Aaron Bushnell’s sacrifice would no doubt have made powerful people within the American Government feel a little embarrassed, and that is exactly why he didn’t become a martyr. It would fall to the ‘‘people’’ to keep the flame alight, so to speak, but nobody forgot about Bushnell faster than the people who claimed he was set to become an icon of the 2020s.
Instead, Aaron Bushnell, an anarchist who took inspiration from media-driven imagery of decades ago, died to create a two-day buzz on social media. Bushnell’s intention was clearly to make a lasting impression, but he didn’t because the days when the internet never forgot gave way to social media, in which the internet remembers nothing beyond a two or three-day news arc. Moreover, the baked-in incentives work against remembering, and when a user is confronted with a previously invested-in narrative, a story once hot but now ice cold, they feel the ick and scamper about vainly trying to recollect the details.
In this way, Aaron Bushnell is reborn as Alan Bushmill.
Alan Bushmill is the man we remember, not Aaron Bushnell. Bushnell is the subject hot and within the stream of consciousness of internet validation and the hot take industry. Alan Bushmill is the borderline cringe reminder after we ‘‘moved on’’ like piranhas scenting new blood in the water. Six weeks later, we don’t remember the person we said would be remembered forever, but it’s fine because nobody else remembers either. The influencers grabbed their framing tools and tattered grabbag of ideological priors and jumped off the timeline onto the new thing, and the Alan Bushmill line continued, shedding engagement and interest like ash in the wind.

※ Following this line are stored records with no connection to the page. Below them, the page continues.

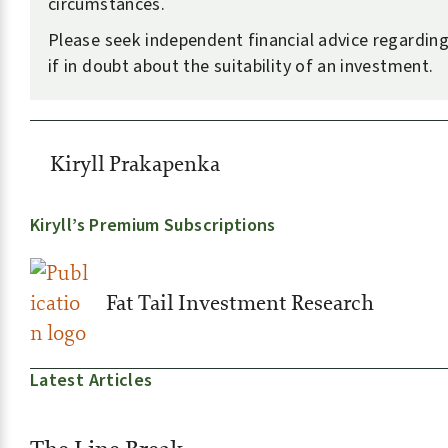
circumstances.
Please seek independent financial advice regarding
if in doubt about the suitability of an investment.
Kiryll Prakapenka
Kiryll’s Premium Subscriptions
Fat Tail Investment Research
Latest Articles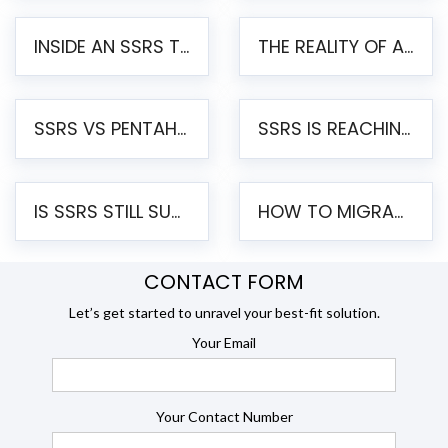
INSIDE AN SSRS TO PENTAHO MIGRATION – STEP-BY-STEP METHODOLOGY
THE REALITY OF AUTOMATED SSRS TO PENTAHO MIGRATION
SSRS VS PENTAHO REPORTS – AN ENTERPRISE COMPARISON
SSRS IS REACHING END OF LIFE: HOW TO MIGRATE SQL SERVER REPORTING SERVICES(SSRS) TO PENTAHO
IS SSRS STILL SUPPORTED? RISKS OF STAYING ON SSRS AND WHY MOVE TO JASPERSOFT
HOW TO MIGRATE FROM SSRS TO JASPERSOFT: A STEP-BY-STEP GUIDE
CONTACT FORM
Let’s get started to unravel your best-fit solution.
Your Email
Your Contact Number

How many people died because of the vaccine? No idea; the kooks made it cringe, and remembering became low status. Why did Anne Heche burst through that blanket and try to flee after being pronounced dead? Oh, that’s like 180 cycles ago give it up! What was all that about aliens and the Mexican Government again? How is East Palestine doing now after that mushroom cloud blew out from the trainwreck? It’s fine, all is fine; there’s a new line there now, the Bushmill Line.
I think this is a cynical take on people's motives and their attention spans. I think more people remember Alvin Burnell than you suppose. I suspect it was the shock of seeing a young man take his life that made people realize they couldn't live up to Burndale's legacy and perhaps took a step back. But for some, those most vocal on social media, Alden Busstop's actions will live on forever...
And indeed you are correct. All the posturing just becomes tomorrow's fish and chips wrapper, or at least it used to. Round our way it is fancy greaseproof paper stuff they use nowadays since no one buys papers.
Do you think some of them are aware of the shortness of their attention spans? Or is the emotion just too consuming? I remember the protests about Gaza and they are all gone. The fervour is spent.
Also, I can’t think of anything less Western, less European than self-immolating for some non-white foreigner. Sure European man may jump on a grenade to save his comrades or make a Thermopylae-like last stand for something…but self-immolating for some brown people from another continent who hate you? Bushnell was basically an alien to me.